[Problem to solve]:
Without the pictures, retype each line below exactly as it stands.

[Supplied information]

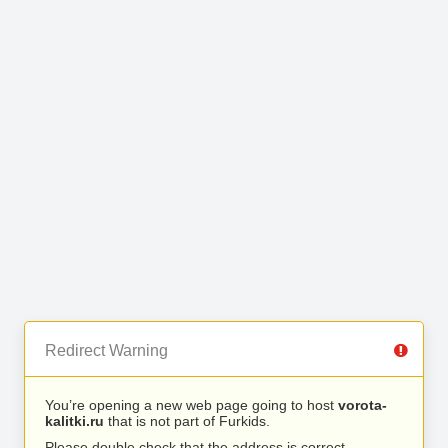
Redirect Warning
You’re opening a new web page going to host
vorota-
kalitki.ru
that is not part of Furkids.
Please double check that the address is correct.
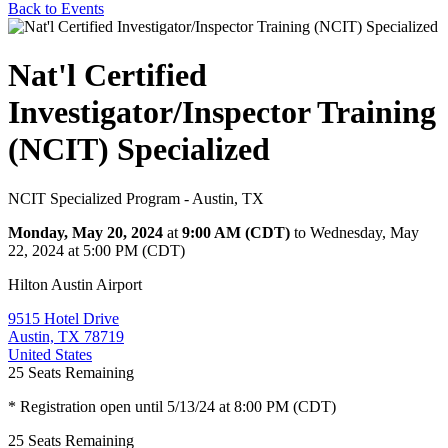
Back to Events
Nat'l Certified
Investigator/Inspector Training
(NCIT) Specialized
NCIT Specialized Program - Austin, TX
Monday, May 20, 2024
at
9:00 AM (CDT)
to Wednesday, May
22, 2024 at 5:00 PM (CDT)
Hilton Austin Airport
9515 Hotel Drive
Austin, TX 78719
United States
25
Seats Remaining
* Registration open until 5/13/24 at 8:00 PM (CDT)
25
Seats Remaining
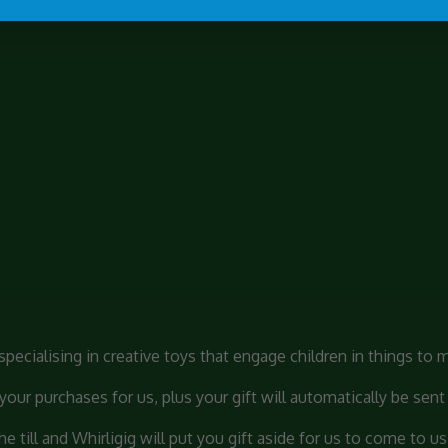
pecialising in creative toys that engage children in things to 
ur purchases for us, plus your gift will automatically be sent 
 till and Whirligig will put you gift aside for us to come to us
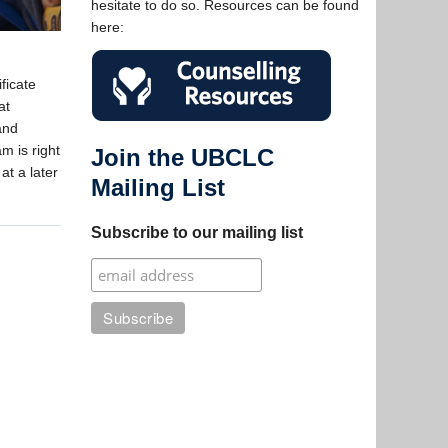
hesitate to do so. Resources can be found
here:
ficate
at
and
m is right
Join the UBCLC
at a later
Mailing List
Subscribe to our mailing list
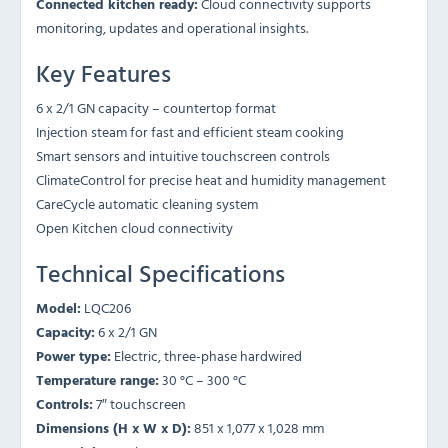
Connected kitchen ready:
Cloud connectivity supports
monitoring, updates and operational insights.
Key Features
6 x 2/1 GN capacity – countertop format
Injection steam for fast and efficient steam cooking
Smart sensors and intuitive touchscreen controls
ClimateControl for precise heat and humidity management
CareCycle automatic cleaning system
Open Kitchen cloud connectivity
Technical Specifications
Model:
LQC206
Capacity:
6 x 2/1 GN
Power type:
Electric, three-phase hardwired
Temperature range:
30 °C – 300 °C
Controls:
7″ touchscreen
Dimensions (H x W x D):
851 x 1,077 x 1,028 mm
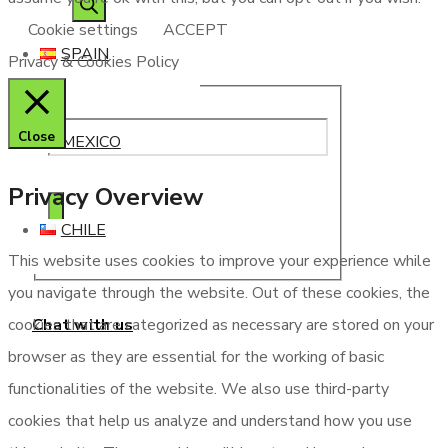
Cookie settings
ACCEPT
SPAIN
Privacy & Cookies Policy
Close
MEXICO
Privacy Overview
CHILE
This website uses cookies to improve your experience while
you navigate through the website. Out of these cookies, the
Chat with us
cookies that are categorized as necessary are stored on your
browser as they are essential for the working of basic
functionalities of the website. We also use third-party
cookies that help us analyze and understand how you use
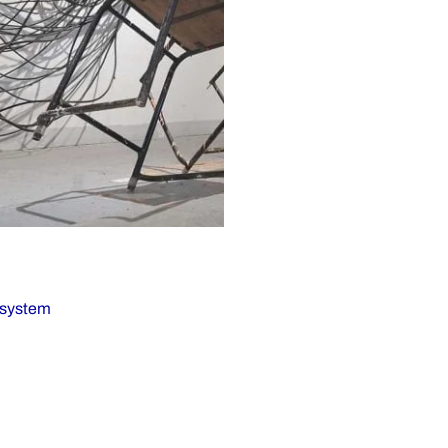
osystem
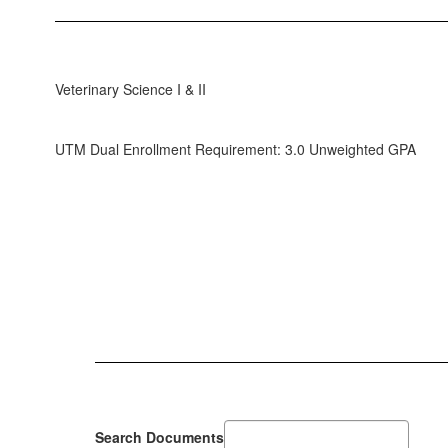
Veterinary Science I & II
UTM Dual Enrollment Requirement: 3.0 Unweighted GPA
Search Documents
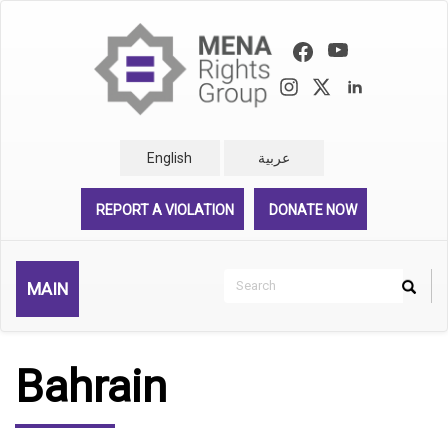
Skip
to
main
content
English
عربية
REPORT A VIOLATION
DONATE NOW
Search
MAIN
Search
Rechercher
Bahrain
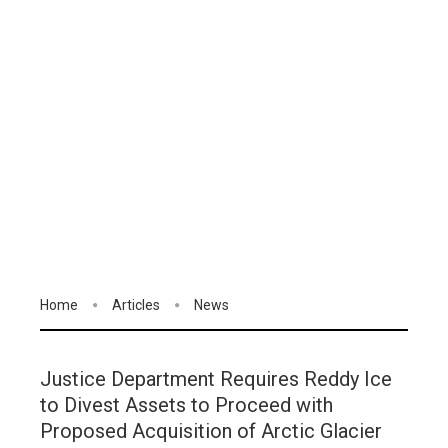
Home
Articles
News
Justice Department Requires Reddy Ice
to Divest Assets to Proceed with
Proposed Acquisition of Arctic Glacier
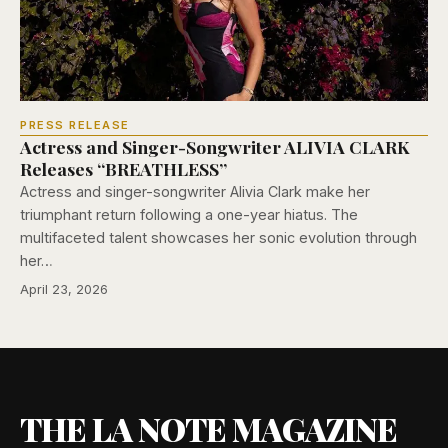
PRESS RELEASE
Actress and Singer-Songwriter ALIVIA CLARK
Releases “BREATHLESS”
Actress and singer-songwriter Alivia Clark make her
triumphant return following a one-year hiatus. The
multifaceted talent showcases her sonic evolution through
her…
April 23, 2026
THE LA NOTE MAGAZINE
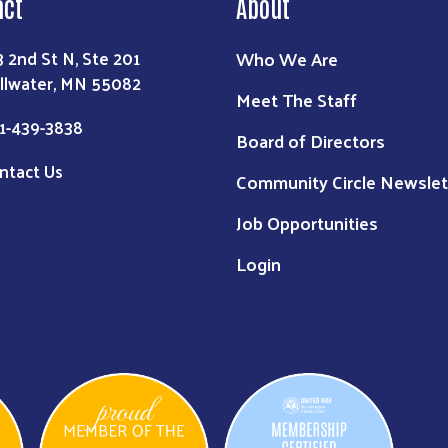
act
About
Who We Are
3 2nd St N, Ste 201
illwater, MN 55082
Meet The Staff
1-439-3838
Board of Directors
ntact Us
Community Circle Newslet
Job Opportunities
Login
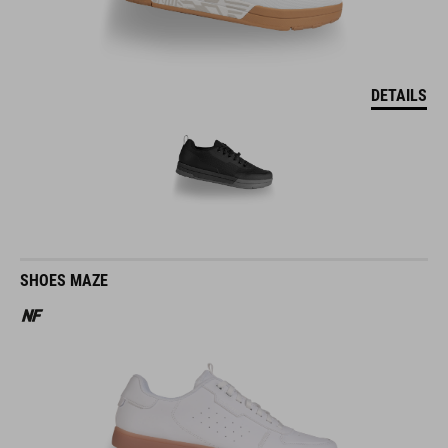
DETAILS
SHOES MAZE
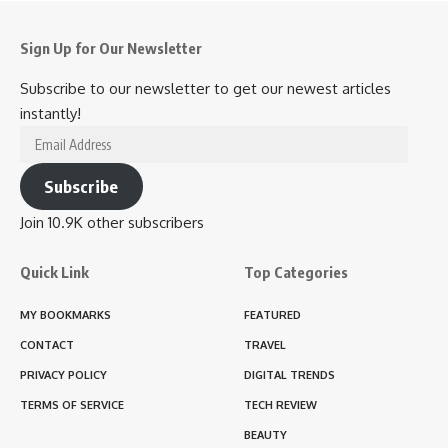
Sign Up for Our Newsletter
Subscribe to our newsletter to get our newest articles
instantly!
Email
Address
Subscribe
Join 10.9K other subscribers
Quick Link
Top Categories
MY BOOKMARKS
FEATURED
CONTACT
TRAVEL
PRIVACY POLICY
DIGITAL TRENDS
TERMS OF SERVICE
TECH REVIEW
BEAUTY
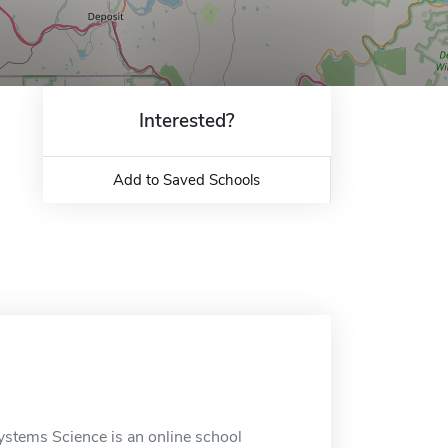
Interested?
Add to Saved Schools
ystems Science is an online school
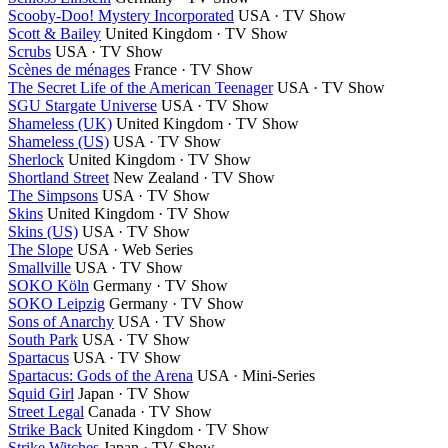
Scooby-Doo! Mystery Incorporated
USA · TV Show
Scott & Bailey
United Kingdom · TV Show
Scrubs
USA · TV Show
Scènes de ménages
France · TV Show
The Secret Life of the American Teenager
USA · TV Show
SGU Stargate Universe
USA · TV Show
Shameless (UK)
United Kingdom · TV Show
Shameless (US)
USA · TV Show
Sherlock
United Kingdom · TV Show
Shortland Street
New Zealand · TV Show
The Simpsons
USA · TV Show
Skins
United Kingdom · TV Show
Skins (US)
USA · TV Show
The Slope
USA · Web Series
Smallville
USA · TV Show
SOKO Köln
Germany · TV Show
SOKO Leipzig
Germany · TV Show
Sons of Anarchy
USA · TV Show
South Park
USA · TV Show
Spartacus
USA · TV Show
Spartacus: Gods of the Arena
USA · Mini-Series
Squid Girl
Japan · TV Show
Street Legal
Canada · TV Show
Strike Back
United Kingdom · TV Show
Strike Witches
Japan · TV Show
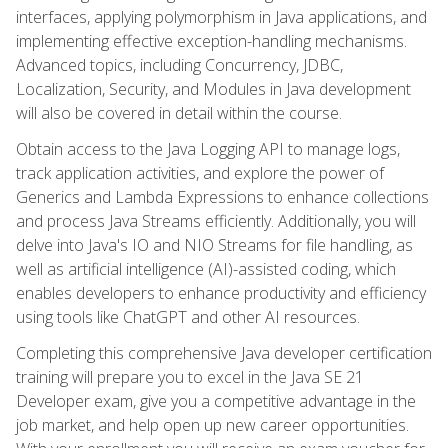
interfaces, applying polymorphism in Java applications, and
implementing effective exception-handling mechanisms.
Advanced topics, including Concurrency, JDBC,
Localization, Security, and Modules in Java development
will also be covered in detail within the course.
Obtain access to the Java Logging API to manage logs,
track application activities, and explore the power of
Generics and Lambda Expressions to enhance collections
and process Java Streams efficiently. Additionally, you will
delve into Java's IO and NIO Streams for file handling, as
well as artificial intelligence (AI)-assisted coding, which
enables developers to enhance productivity and efficiency
using tools like ChatGPT and other AI resources.
Completing this comprehensive Java developer certification
training will prepare you to excel in the Java SE 21
Developer exam, give you a competitive advantage in the
job market, and help open up new career opportunities.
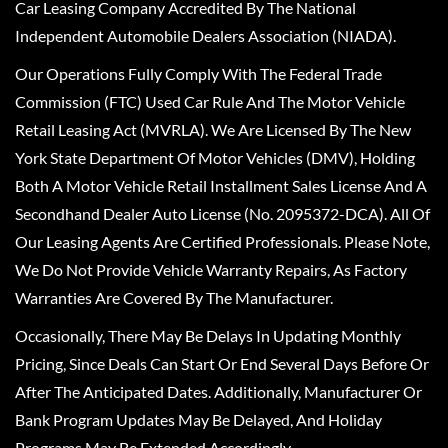
Car Leasing Company Accredited By The National
Independent Automobile Dealers Association (NIADA).
Our Operations Fully Comply With The Federal Trade
Commission (FTC) Used Car Rule And The Motor Vehicle
Retail Leasing Act (MVRLA). We Are Licensed By The New
York State Department Of Motor Vehicles (DMV), Holding
Both A Motor Vehicle Retail Installment Sales License And A
Secondhand Dealer Auto License (No. 2095372-DCA). All Of
Our Leasing Agents Are Certified Professionals. Please Note,
We Do Not Provide Vehicle Warranty Repairs, As Factory
Warranties Are Covered By The Manufacturer.
Occasionally, There May Be Delays In Updating Monthly
Pricing, Since Deals Can Start Or End Several Days Before Or
After The Anticipated Dates. Additionally, Manufacturer Or
Bank Program Updates May Be Delayed, And Holiday
Programs May Be Extended Accordingly.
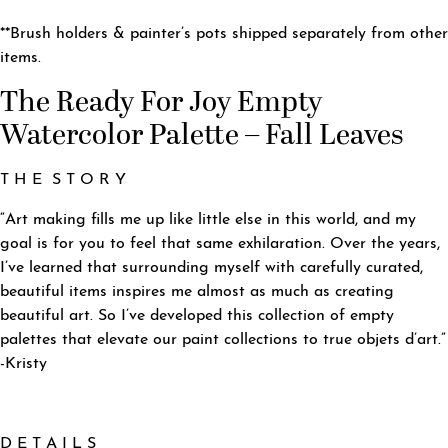
**Brush holders & painter’s pots shipped separately from other
items.
The Ready For Joy Empty
Watercolor Palette – Fall Leaves
T H E S T O R Y
“Art making fills me up like little else in this world, and my
goal is for you to feel that same exhilaration. Over the years,
I’ve learned that surrounding myself with carefully curated,
beautiful items inspires me almost as much as creating
beautiful art. So I’ve developed this collection of empty
palettes that elevate our paint collections to true objets d’art.”
-Kristy
D E T A I L S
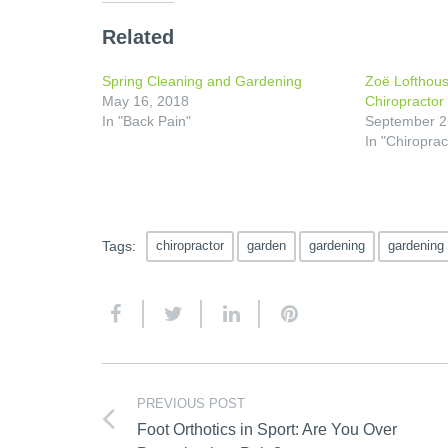
Related
Spring Cleaning and Gardening
Zoë Lofthous
May 16, 2018
Chiropractor 
In "Back Pain"
September 2
In "Chiroprac
Tags:
chiropractor
garden
gardening
gardening
PREVIOUS POST
Foot Orthotics in Sport: Are You Over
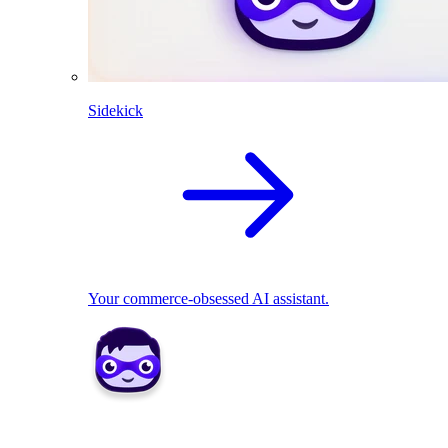
Sidekick
Your commerce-obsessed AI assistant.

[/Supplied information]

[Answer box]:
Redirect Warning
You’re opening a new web page going to host
vorota-
kalitki.ru
that is not part of Furkids.
Please double check that the address is correct.
Back to Events
Nat'l Certified
Investigator/Inspector Training
(NCIT) Specialized
NCIT Specialized Program - Austin, TX
Monday, May 20, 2024
at
9:00 AM (CDT)
to Wednesday, May
22, 2024 at 5:00 PM (CDT)
Hilton Austin Airport
9515 Hotel Drive
Austin, TX 78719
United States
25
Seats Remaining
* Registration open until 5/13/24 at 8:00 PM (CDT)
25
Seats Remaining
pecialising in creative toys that engage children in things to 
ur purchases for us, plus your gift will automatically be sent 
 till and Whirligig will put you gift aside for us to come to us
hesitate to do so. Resources can be found
here:
ficate
at
and
m is right
Join the UBCLC
at a later
Mailing List
Subscribe to our mailing list
Connected kitchen ready:
Cloud connectivity supports
monitoring, updates and operational insights.
Key Features
6 x 2/1 GN capacity – countertop format
Injection steam for fast and efficient steam cooking
Smart sensors and intuitive touchscreen controls
ClimateControl for precise heat and humidity management
CareCycle automatic cleaning system
Open Kitchen cloud connectivity
Technical Specifications
Model:
LQC206
Capacity:
6 x 2/1 GN
Power type:
Electric, three-phase hardwired
Temperature range:
30 °C – 300 °C
Controls:
7″ touchscreen
Dimensions (H x W x D):
851 x 1,077 x 1,028 mm
Cookie settings
ACCEPT
SPAIN
Privacy & Cookies Policy
Close
MEXICO
Privacy Overview
CHILE
This website uses cookies to improve your experience while
you navigate through the website. Out of these cookies, the
Chat with us
cookies that are categorized as necessary are stored on your
browser as they are essential for the working of basic
functionalities of the website. We also use third-party
cookies that help us analyze and understand how you use
osystem
Veterinary Science I & II
UTM Dual Enrollment Requirement: 3.0 Unweighted GPA
Search Documents
Skip
to
main
content
English
عربية
REPORT A VIOLATION
DONATE NOW
Search
MAIN
Search
Rechercher
Bahrain
Home
Articles
News
Justice Department Requires Reddy Ice
to Divest Assets to Proceed with
Proposed Acquisition of Arctic Glacier
PRESS RELEASE
Actress and Singer-Songwriter ALIVIA CLARK
Releases “BREATHLESS”
Actress and singer-songwriter Alivia Clark make her
triumphant return following a one-year hiatus. The
multifaceted talent showcases her sonic evolution through
her…
April 23, 2026
THE LA NOTE MAGAZINE
act
About
Who We Are
3 2nd St N, Ste 201
illwater, MN 55082
Meet The Staff
1-439-3838
Board of Directors
ntact Us
Community Circle Newslet
Job Opportunities
Login
DETAILS
SHOES MAZE
Sign Up for Our Newsletter
Subscribe to our newsletter to get our newest articles
instantly!
Email
Address
Subscribe
Join 10.9K other subscribers
Quick Link
Top Categories
MY BOOKMARKS
FEATURED
CONTACT
TRAVEL
PRIVACY POLICY
DIGITAL TRENDS
TERMS OF SERVICE
TECH REVIEW
BEAUTY
Interested?
Add to Saved Schools
ystems Science is an online school
Scooby-Doo! Mystery Incorporated
USA · TV Show
Scott & Bailey
United Kingdom · TV Show
Scrubs
USA · TV Show
Scènes de ménages
France · TV Show
The Secret Life of the American Teenager
USA · TV Show
SGU Stargate Universe
USA · TV Show
Shameless (UK)
United Kingdom · TV Show
Shameless (US)
USA · TV Show
Sherlock
United Kingdom · TV Show
Shortland Street
New Zealand · TV Show
The Simpsons
USA · TV Show
Skins
United Kingdom · TV Show
Skins (US)
USA · TV Show
The Slope
USA · Web Series
Smallville
USA · TV Show
SOKO Köln
Germany · TV Show
SOKO Leipzig
Germany · TV Show
Sons of Anarchy
USA · TV Show
South Park
USA · TV Show
Spartacus
USA · TV Show
Spartacus: Gods of the Arena
USA · Mini-Series
Squid Girl
Japan · TV Show
Street Legal
Canada · TV Show
Strike Back
United Kingdom · TV Show
Strike Witches
Japan · TV Show
interfaces, applying polymorphism in Java applications, and
implementing effective exception-handling mechanisms.
Advanced topics, including Concurrency, JDBC,
Localization, Security, and Modules in Java development
will also be covered in detail within the course.
Obtain access to the Java Logging API to manage logs,
track application activities, and explore the power of
Generics and Lambda Expressions to enhance collections
and process Java Streams efficiently. Additionally, you will
delve into Java's IO and NIO Streams for file handling, as
well as artificial intelligence (AI)-assisted coding, which
enables developers to enhance productivity and efficiency
using tools like ChatGPT and other AI resources.
Completing this comprehensive Java developer certification
training will prepare you to excel in the Java SE 21
Developer exam, give you a competitive advantage in the
job market, and help open up new career opportunities.
Car Leasing Company Accredited By The National
Independent Automobile Dealers Association (NIADA).
Our Operations Fully Comply With The Federal Trade
Commission (FTC) Used Car Rule And The Motor Vehicle
Retail Leasing Act (MVRLA). We Are Licensed By The New
York State Department Of Motor Vehicles (DMV), Holding
Both A Motor Vehicle Retail Installment Sales License And A
Secondhand Dealer Auto License (No. 2095372-DCA). All Of
Our Leasing Agents Are Certified Professionals. Please Note,
We Do Not Provide Vehicle Warranty Repairs, As Factory
Warranties Are Covered By The Manufacturer.
Occasionally, There May Be Delays In Updating Monthly
Pricing, Since Deals Can Start Or End Several Days Before Or
After The Anticipated Dates. Additionally, Manufacturer Or
Bank Program Updates May Be Delayed, And Holiday
Programs May Be Extended Accordingly.
**Brush holders & painter’s pots shipped separately from other
items.
The Ready For Joy Empty
Watercolor Palette – Fall Leaves
T H E S T O R Y
“Art making fills me up like little else in this world, and my
goal is for you to feel that same exhilaration. Over the years,
I’ve learned that surrounding myself with carefully curated,
beautiful items inspires me almost as much as creating
beautiful art. So I’ve developed this collection of empty
palettes that elevate our paint collections to true objets d’art.”
-Kristy
D E T A I L S
Related
Spring Cleaning and Gardening
Zoë Lofthous
May 16, 2018
Chiropractor 
In "Back Pain"
September 2
In "Chiroprac
Tags:
chiropractor
garden
gardening
gardening
PREVIOUS POST
Foot Orthotics in Sport: Are You Over
Sidekick
Your commerce-obsessed AI assistant.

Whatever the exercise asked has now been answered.